DATA FOR REVIEW »
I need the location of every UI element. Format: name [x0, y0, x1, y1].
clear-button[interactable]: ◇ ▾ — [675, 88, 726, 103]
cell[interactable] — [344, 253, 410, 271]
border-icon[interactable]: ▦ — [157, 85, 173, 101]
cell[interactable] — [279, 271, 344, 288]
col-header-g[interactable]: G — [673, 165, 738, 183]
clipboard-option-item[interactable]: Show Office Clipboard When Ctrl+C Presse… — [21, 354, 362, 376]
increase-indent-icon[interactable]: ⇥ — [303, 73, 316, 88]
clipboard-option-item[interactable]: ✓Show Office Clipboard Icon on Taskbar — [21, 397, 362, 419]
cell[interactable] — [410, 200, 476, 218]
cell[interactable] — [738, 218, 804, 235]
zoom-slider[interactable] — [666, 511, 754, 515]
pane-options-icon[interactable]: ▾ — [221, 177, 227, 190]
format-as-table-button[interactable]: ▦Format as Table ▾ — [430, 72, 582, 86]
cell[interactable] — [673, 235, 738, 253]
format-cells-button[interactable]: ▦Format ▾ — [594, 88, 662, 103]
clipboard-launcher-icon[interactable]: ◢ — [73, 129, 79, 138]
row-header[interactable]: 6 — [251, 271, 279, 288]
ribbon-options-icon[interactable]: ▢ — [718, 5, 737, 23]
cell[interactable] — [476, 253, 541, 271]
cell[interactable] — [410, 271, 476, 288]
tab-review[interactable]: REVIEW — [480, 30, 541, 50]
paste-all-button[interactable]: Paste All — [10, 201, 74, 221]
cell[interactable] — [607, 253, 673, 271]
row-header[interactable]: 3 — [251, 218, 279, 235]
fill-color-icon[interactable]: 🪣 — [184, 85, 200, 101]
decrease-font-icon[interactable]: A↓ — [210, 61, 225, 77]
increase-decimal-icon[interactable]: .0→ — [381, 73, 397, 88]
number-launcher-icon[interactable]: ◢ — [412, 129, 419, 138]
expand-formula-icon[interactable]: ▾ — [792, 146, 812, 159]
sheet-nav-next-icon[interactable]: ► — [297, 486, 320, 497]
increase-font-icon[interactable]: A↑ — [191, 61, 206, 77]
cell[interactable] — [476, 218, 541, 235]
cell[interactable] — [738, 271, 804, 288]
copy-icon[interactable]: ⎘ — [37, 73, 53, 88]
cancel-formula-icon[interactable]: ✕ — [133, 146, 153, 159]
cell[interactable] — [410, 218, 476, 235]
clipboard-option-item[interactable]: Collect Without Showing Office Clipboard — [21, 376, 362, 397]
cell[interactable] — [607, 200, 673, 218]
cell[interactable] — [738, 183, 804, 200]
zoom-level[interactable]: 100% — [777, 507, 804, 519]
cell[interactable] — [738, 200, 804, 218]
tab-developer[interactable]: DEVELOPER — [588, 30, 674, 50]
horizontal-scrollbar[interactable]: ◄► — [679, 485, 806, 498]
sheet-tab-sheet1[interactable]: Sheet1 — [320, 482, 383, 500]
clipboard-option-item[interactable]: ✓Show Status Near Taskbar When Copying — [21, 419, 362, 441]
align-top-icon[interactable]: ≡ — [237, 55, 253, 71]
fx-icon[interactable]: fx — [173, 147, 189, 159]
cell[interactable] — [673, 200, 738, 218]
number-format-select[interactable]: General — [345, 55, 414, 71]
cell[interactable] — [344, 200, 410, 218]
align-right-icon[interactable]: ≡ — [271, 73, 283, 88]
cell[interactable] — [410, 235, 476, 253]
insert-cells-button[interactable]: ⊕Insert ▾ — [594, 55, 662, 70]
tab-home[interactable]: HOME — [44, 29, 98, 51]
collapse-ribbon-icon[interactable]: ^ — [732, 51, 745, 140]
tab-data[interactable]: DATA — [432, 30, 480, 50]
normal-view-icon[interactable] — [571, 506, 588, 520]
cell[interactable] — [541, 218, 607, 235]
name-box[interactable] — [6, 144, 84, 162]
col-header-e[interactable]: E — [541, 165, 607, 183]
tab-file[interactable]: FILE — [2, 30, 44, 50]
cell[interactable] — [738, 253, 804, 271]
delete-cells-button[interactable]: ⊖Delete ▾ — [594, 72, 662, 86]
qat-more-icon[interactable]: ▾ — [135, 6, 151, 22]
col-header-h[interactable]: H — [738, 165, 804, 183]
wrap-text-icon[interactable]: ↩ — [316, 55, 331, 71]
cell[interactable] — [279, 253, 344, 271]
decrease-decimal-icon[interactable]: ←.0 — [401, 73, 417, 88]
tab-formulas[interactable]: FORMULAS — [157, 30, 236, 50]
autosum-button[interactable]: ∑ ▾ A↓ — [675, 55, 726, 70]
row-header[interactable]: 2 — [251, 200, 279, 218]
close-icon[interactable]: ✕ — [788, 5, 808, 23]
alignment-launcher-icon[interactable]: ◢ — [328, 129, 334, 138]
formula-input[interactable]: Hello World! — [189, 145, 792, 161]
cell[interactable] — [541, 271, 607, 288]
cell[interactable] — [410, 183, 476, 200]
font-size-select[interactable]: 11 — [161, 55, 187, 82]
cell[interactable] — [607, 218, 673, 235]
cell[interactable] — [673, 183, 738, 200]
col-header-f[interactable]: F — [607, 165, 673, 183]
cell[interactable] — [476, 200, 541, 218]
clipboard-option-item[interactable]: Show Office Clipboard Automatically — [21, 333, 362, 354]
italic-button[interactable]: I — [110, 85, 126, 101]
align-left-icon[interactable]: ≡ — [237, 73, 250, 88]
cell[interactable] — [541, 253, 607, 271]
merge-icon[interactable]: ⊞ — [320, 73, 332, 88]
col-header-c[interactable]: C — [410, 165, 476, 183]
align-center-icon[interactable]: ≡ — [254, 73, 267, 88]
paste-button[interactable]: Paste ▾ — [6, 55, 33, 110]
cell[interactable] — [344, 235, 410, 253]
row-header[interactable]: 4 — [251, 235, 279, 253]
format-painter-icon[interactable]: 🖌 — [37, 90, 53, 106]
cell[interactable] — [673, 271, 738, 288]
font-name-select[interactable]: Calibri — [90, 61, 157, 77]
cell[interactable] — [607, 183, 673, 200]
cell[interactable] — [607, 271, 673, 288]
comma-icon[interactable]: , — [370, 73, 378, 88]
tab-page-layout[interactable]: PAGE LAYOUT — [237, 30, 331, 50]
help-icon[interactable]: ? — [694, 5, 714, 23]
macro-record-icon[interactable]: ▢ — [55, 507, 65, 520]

ABOUT THIS TASK »
An exact copy of every record is needed.

YOUR RESPONSE »
I need the location of every UI element. Format: name [x0, y0, x1, y1].
clear-button[interactable]: ◇ ▾ — [675, 88, 726, 103]
cell[interactable] — [344, 253, 410, 271]
border-icon[interactable]: ▦ — [157, 85, 173, 101]
cell[interactable] — [279, 271, 344, 288]
col-header-g[interactable]: G — [673, 165, 738, 183]
clipboard-option-item[interactable]: Show Office Clipboard When Ctrl+C Presse… — [21, 354, 362, 376]
increase-indent-icon[interactable]: ⇥ — [303, 73, 316, 88]
clipboard-option-item[interactable]: ✓Show Office Clipboard Icon on Taskbar — [21, 397, 362, 419]
cell[interactable] — [410, 200, 476, 218]
cell[interactable] — [738, 218, 804, 235]
zoom-slider[interactable] — [666, 511, 754, 515]
pane-options-icon[interactable]: ▾ — [221, 177, 227, 190]
format-as-table-button[interactable]: ▦Format as Table ▾ — [430, 72, 582, 86]
cell[interactable] — [673, 235, 738, 253]
format-cells-button[interactable]: ▦Format ▾ — [594, 88, 662, 103]
clipboard-launcher-icon[interactable]: ◢ — [73, 129, 79, 138]
row-header[interactable]: 6 — [251, 271, 279, 288]
ribbon-options-icon[interactable]: ▢ — [718, 5, 737, 23]
cell[interactable] — [476, 253, 541, 271]
cell[interactable] — [410, 271, 476, 288]
tab-review[interactable]: REVIEW — [480, 30, 541, 50]
paste-all-button[interactable]: Paste All — [10, 201, 74, 221]
cell[interactable] — [607, 253, 673, 271]
row-header[interactable]: 3 — [251, 218, 279, 235]
fill-color-icon[interactable]: 🪣 — [184, 85, 200, 101]
decrease-font-icon[interactable]: A↓ — [210, 61, 225, 77]
increase-decimal-icon[interactable]: .0→ — [381, 73, 397, 88]
number-launcher-icon[interactable]: ◢ — [412, 129, 419, 138]
expand-formula-icon[interactable]: ▾ — [792, 146, 812, 159]
sheet-nav-next-icon[interactable]: ► — [297, 486, 320, 497]
increase-font-icon[interactable]: A↑ — [191, 61, 206, 77]
cell[interactable] — [476, 218, 541, 235]
cell[interactable] — [738, 271, 804, 288]
copy-icon[interactable]: ⎘ — [37, 73, 53, 88]
cancel-formula-icon[interactable]: ✕ — [133, 146, 153, 159]
cell[interactable] — [410, 218, 476, 235]
clipboard-option-item[interactable]: Collect Without Showing Office Clipboard — [21, 376, 362, 397]
cell[interactable] — [607, 200, 673, 218]
cell[interactable] — [738, 183, 804, 200]
zoom-level[interactable]: 100% — [777, 507, 804, 519]
cell[interactable] — [738, 200, 804, 218]
tab-developer[interactable]: DEVELOPER — [588, 30, 674, 50]
horizontal-scrollbar[interactable]: ◄► — [679, 485, 806, 498]
sheet-tab-sheet1[interactable]: Sheet1 — [320, 482, 383, 500]
clipboard-option-item[interactable]: ✓Show Status Near Taskbar When Copying — [21, 419, 362, 441]
align-top-icon[interactable]: ≡ — [237, 55, 253, 71]
fx-icon[interactable]: fx — [173, 147, 189, 159]
cell[interactable] — [673, 200, 738, 218]
number-format-select[interactable]: General — [345, 55, 414, 71]
cell[interactable] — [344, 200, 410, 218]
align-right-icon[interactable]: ≡ — [271, 73, 283, 88]
cell[interactable] — [410, 235, 476, 253]
insert-cells-button[interactable]: ⊕Insert ▾ — [594, 55, 662, 70]
tab-home[interactable]: HOME — [44, 29, 98, 51]
collapse-ribbon-icon[interactable]: ^ — [732, 51, 745, 140]
tab-data[interactable]: DATA — [432, 30, 480, 50]
normal-view-icon[interactable] — [571, 506, 588, 520]
cell[interactable] — [541, 218, 607, 235]
name-box[interactable] — [6, 144, 84, 162]
col-header-e[interactable]: E — [541, 165, 607, 183]
tab-file[interactable]: FILE — [2, 30, 44, 50]
cell[interactable] — [738, 253, 804, 271]
delete-cells-button[interactable]: ⊖Delete ▾ — [594, 72, 662, 86]
qat-more-icon[interactable]: ▾ — [135, 6, 151, 22]
col-header-h[interactable]: H — [738, 165, 804, 183]
wrap-text-icon[interactable]: ↩ — [316, 55, 331, 71]
cell[interactable] — [279, 253, 344, 271]
decrease-decimal-icon[interactable]: ←.0 — [401, 73, 417, 88]
tab-formulas[interactable]: FORMULAS — [157, 30, 236, 50]
autosum-button[interactable]: ∑ ▾ A↓ — [675, 55, 726, 70]
row-header[interactable]: 2 — [251, 200, 279, 218]
close-icon[interactable]: ✕ — [788, 5, 808, 23]
alignment-launcher-icon[interactable]: ◢ — [328, 129, 334, 138]
formula-input[interactable]: Hello World! — [189, 145, 792, 161]
cell[interactable] — [541, 271, 607, 288]
cell[interactable] — [410, 183, 476, 200]
font-size-select[interactable]: 11 — [161, 55, 187, 82]
cell[interactable] — [607, 218, 673, 235]
cell[interactable] — [673, 183, 738, 200]
col-header-f[interactable]: F — [607, 165, 673, 183]
cell[interactable] — [476, 200, 541, 218]
clipboard-option-item[interactable]: Show Office Clipboard Automatically — [21, 333, 362, 354]
italic-button[interactable]: I — [110, 85, 126, 101]
align-left-icon[interactable]: ≡ — [237, 73, 250, 88]
cell[interactable] — [541, 253, 607, 271]
merge-icon[interactable]: ⊞ — [320, 73, 332, 88]
col-header-c[interactable]: C — [410, 165, 476, 183]
align-center-icon[interactable]: ≡ — [254, 73, 267, 88]
paste-button[interactable]: Paste ▾ — [6, 55, 33, 110]
cell[interactable] — [344, 235, 410, 253]
row-header[interactable]: 4 — [251, 235, 279, 253]
format-painter-icon[interactable]: 🖌 — [37, 90, 53, 106]
cell[interactable] — [673, 271, 738, 288]
font-name-select[interactable]: Calibri — [90, 61, 157, 77]
cell[interactable] — [607, 183, 673, 200]
cell[interactable] — [607, 271, 673, 288]
comma-icon[interactable]: , — [370, 73, 378, 88]
tab-page-layout[interactable]: PAGE LAYOUT — [237, 30, 331, 50]
help-icon[interactable]: ? — [694, 5, 714, 23]
macro-record-icon[interactable]: ▢ — [55, 507, 65, 520]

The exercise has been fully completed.